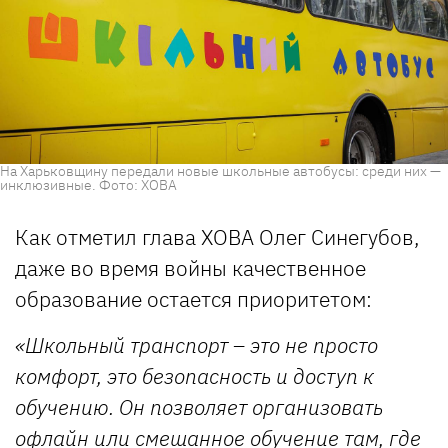
На Харьковщину передали новые школьные автобусы: среди них —
инклюзивные. Фото: ХОВА
Как отметил глава ХОВА Олег Синегубов,
даже во время войны качественное
образование остается приоритетом:
«Школьный транспорт – это не просто
комфорт, это безопасность и доступ к
обучению. Он позволяет организовать
офлайн или смешанное обучение там, где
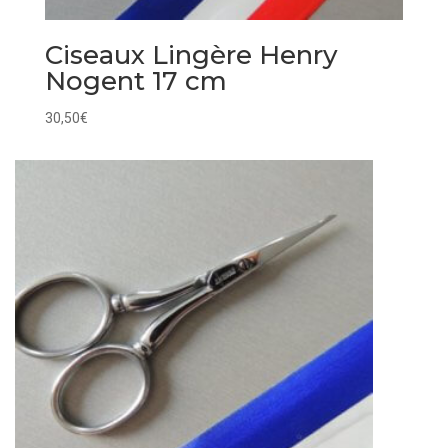
Ciseaux Lingère Henry
Nogent 17 cm
30,50
€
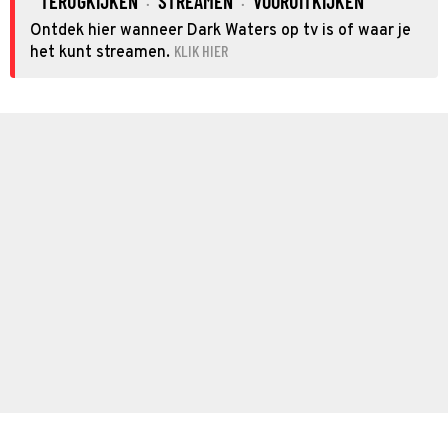
TERUGKIJKEN
STREAMEN
VOORUITKIJKEN
·
·
Ontdek hier wanneer Dark Waters op tv is of waar je
KLIK HIER
het kunt streamen.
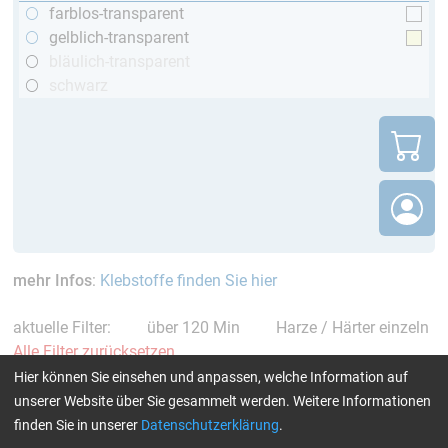
farblos-transparent
gelblich-transparent
bläulich-transparent
schwarz
mehr Infos
:
Klebstoffe finden Sie hier
aktuelle Filter:
über 120 Min
Harze / Härter einzeln
Alle Filter zurücksetzen
Hier können Sie einsehen und anpassen, welche Information auf
unserer Website über Sie gesammelt werden. Weitere Informationen
finden Sie in unserer
Datenschutzerklärung
.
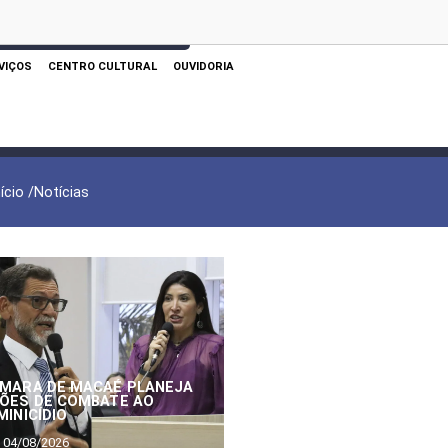
 AQUI PARA REALIZAR SUA PESQUISA
VIÇOS
CENTRO CULTURAL
OUVIDORIA
nício /
Notícias
MARA DE MACAÉ PLANEJA
ÕES DE COMBATE AO
MINICÍDIO
04/08/2026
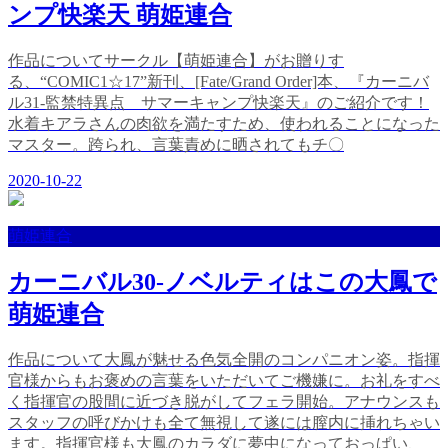
ンプ快楽天 萌姫連合
作品についてサークル【萌姫連合】がお贈りす
る、“COMIC1☆17”新刊、[Fate/Grand Order]本、『カーニバ
ル31-監禁特異点 サマーキャンプ快楽天』のご紹介です！
水着キアラさんの肉欲を満たすため、使われることになった
マスター。跨られ、言葉責めに晒されてもチ〇
2020-10-22
萌姫連合
カーニバル30-ノベルティはこの大鳳で
萌姫連合
作品について大鳳が魅せる色気全開のコンパニオン姿。指揮
官様からもお褒めの言葉をいただいてご機嫌に。お礼をすべ
く指揮官の股間に近づき脱がしてフェラ開始。アナウンスも
スタッフの呼びかけも全て無視して遂には膣内に挿れちゃい
ます。指揮官様も大鳳のカラダに夢中になっておっぱい、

|---|

● **TASK REQUIREMENTS**: Starting at the line that contains "マスター。跨られ、言葉責めに晒されてもチ〇", retype each line through the last one in the records, both included, and add nothing.

● **COMPLETED EXERCISE**:
マスター。跨られ、言葉責めに晒されてもチ〇
2020-10-22
萌姫連合
カーニバル30-ノベルティはこの大鳳で
萌姫連合
作品について大鳳が魅せる色気全開のコンパニオン姿。指揮
官様からもお褒めの言葉をいただいてご機嫌に。お礼をすべ
く指揮官の股間に近づき脱がしてフェラ開始。アナウンスも
スタッフの呼びかけも全て無視して遂には膣内に挿れちゃい
ます。指揮官様も大鳳のカラダに夢中になっておっぱい、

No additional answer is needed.